If G is a finite abelian group of order n and φ: G -> G’ is defined by φ(a)= a^m for all a element of G find the necessary and sufficient condition that φ be an isomorphism of G itself
Start by rewriting the question! You are asserting that "φ be an isomorphism of itself" which makes no sense. Grammatically you want "φ be an isomorphism of G to itelf", also called an "automorphism".
Also you have defined φ by "φ(a)= am" without saying what "m" is. A fixed member of G?
I think you meant that $\displaystyle \phi$ acts on an element by applying the group operation m times. Now, in order to say that this forms an automorphism, you have to show that
$\displaystyle (ab)^m = \phi(ab) = \phi(a)\phi(b) = a^m b^m$.
This is true because the group is Abelian. Next, for it to be an automorphism it has to be onto. Since the group is finite, if you can show that $\displaystyle \phi$ is one-to-one, it would imply that it is onto.
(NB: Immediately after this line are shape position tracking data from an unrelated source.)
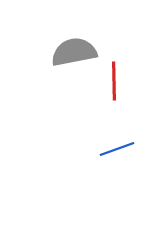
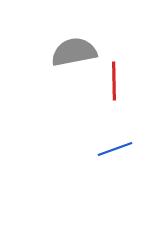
blue line: moved 2 px left
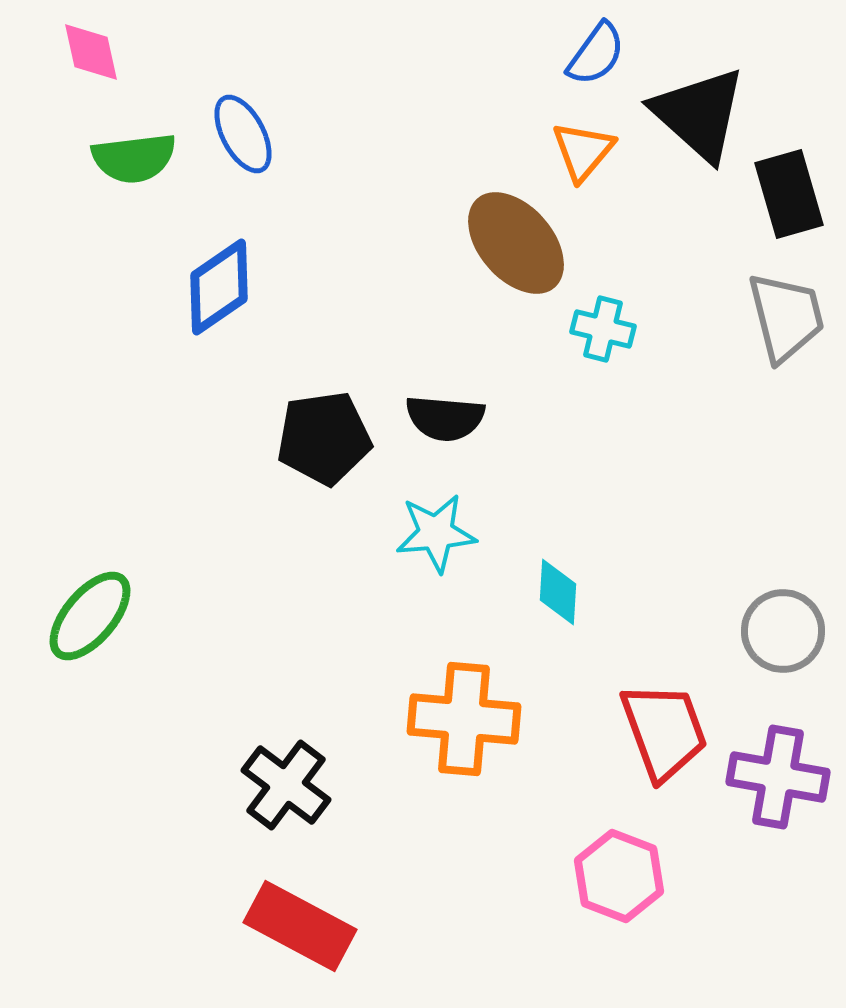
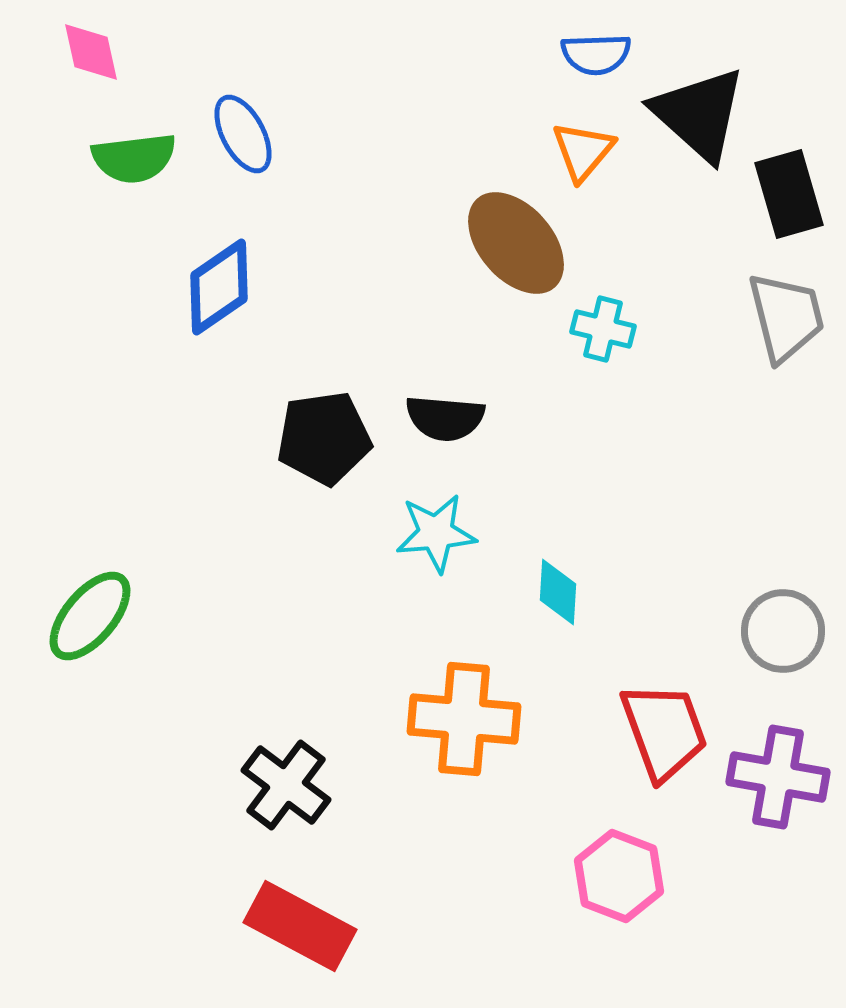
blue semicircle: rotated 52 degrees clockwise
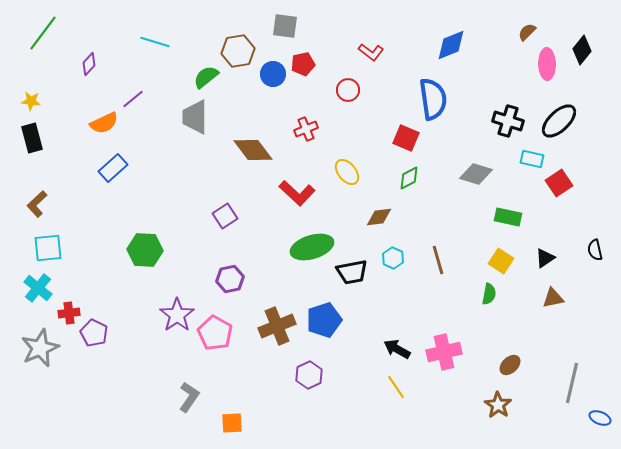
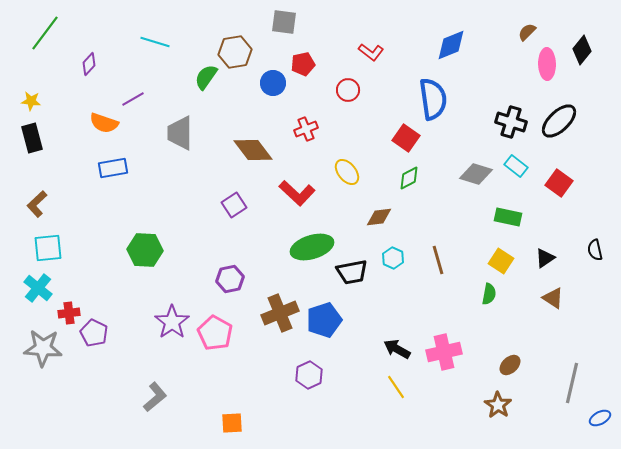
gray square at (285, 26): moved 1 px left, 4 px up
green line at (43, 33): moved 2 px right
brown hexagon at (238, 51): moved 3 px left, 1 px down
blue circle at (273, 74): moved 9 px down
green semicircle at (206, 77): rotated 16 degrees counterclockwise
purple line at (133, 99): rotated 10 degrees clockwise
gray trapezoid at (195, 117): moved 15 px left, 16 px down
black cross at (508, 121): moved 3 px right, 1 px down
orange semicircle at (104, 123): rotated 44 degrees clockwise
red square at (406, 138): rotated 12 degrees clockwise
cyan rectangle at (532, 159): moved 16 px left, 7 px down; rotated 25 degrees clockwise
blue rectangle at (113, 168): rotated 32 degrees clockwise
red square at (559, 183): rotated 20 degrees counterclockwise
purple square at (225, 216): moved 9 px right, 11 px up
brown triangle at (553, 298): rotated 45 degrees clockwise
purple star at (177, 315): moved 5 px left, 7 px down
brown cross at (277, 326): moved 3 px right, 13 px up
gray star at (40, 348): moved 3 px right; rotated 27 degrees clockwise
gray L-shape at (189, 397): moved 34 px left; rotated 16 degrees clockwise
blue ellipse at (600, 418): rotated 50 degrees counterclockwise
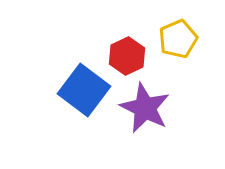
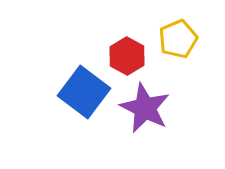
red hexagon: rotated 6 degrees counterclockwise
blue square: moved 2 px down
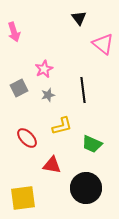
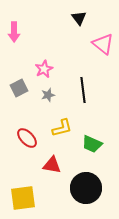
pink arrow: rotated 18 degrees clockwise
yellow L-shape: moved 2 px down
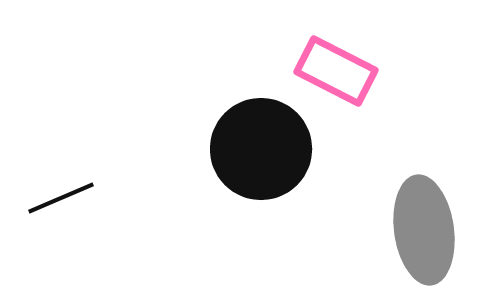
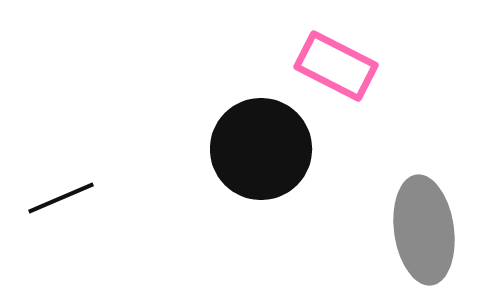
pink rectangle: moved 5 px up
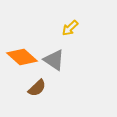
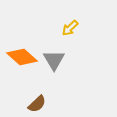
gray triangle: rotated 25 degrees clockwise
brown semicircle: moved 16 px down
For it to be one-to-one, it is necessary that $\displaystyle \forall a,b \in G$ if $\displaystyle \phi(a) = \phi(b)$, then it must be true that $\displaystyle a=b$. Thus, $\displaystyle a^m = b^m$ implies that $\displaystyle a=b$. That would definitely be true if $\displaystyle (m,n)=1$, but that might be overkill. There might be a weaker condition that works.
It occurs to me that $\displaystyle (m,n)=1$ isn't enough. In the group $\displaystyle U(9)$, $\displaystyle 4^2 = 16 = 7 (mod 9)$ and at the same time $\displaystyle 5^2 = 25 = 7 (mod 9)$, thus $\displaystyle \phi(a) = a^2$ is not one-to-one even though $\displaystyle (2,9) = 1$. But the rest of my argument holds. I just can't think of a sufficient condition. Sorry
A condition that will absolutely work is if the order of the group is a prime number. then every element is a generator, which in turn means that the $\displaystyle \phi(a) = a^m$ is a generator as long as $\displaystyle m < n$. Can anyone think of a weaker condition?